== Segment start ==

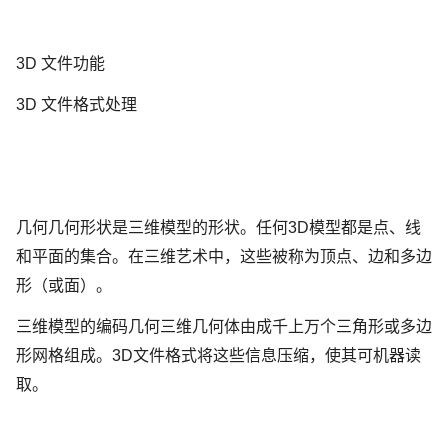
3D 文件功能
3D 文件格式处理
几何几何形状是三维模型的形状。任何3D模型都是点、线
和平面的集合。在三维艺术中，这些被称为顶点、边和多边
形（或面）。
三维模型的编码几何三维几何体由成千上万个三角形或多边
形网格组成。3D文件格式将这些信息压缩，使其可机器读
取。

== Segment end ==

TASK GOAL
Please output all of the data exactly as given, omitting any images it holds.

WRITTEN ANSWER
3D 文件功能
3D 文件格式处理
几何几何形状是三维模型的形状。任何3D模型都是点、线
和平面的集合。在三维艺术中，这些被称为顶点、边和多边
形（或面）。
三维模型的编码几何三维几何体由成千上万个三角形或多边
形网格组成。3D文件格式将这些信息压缩，使其可机器读
取。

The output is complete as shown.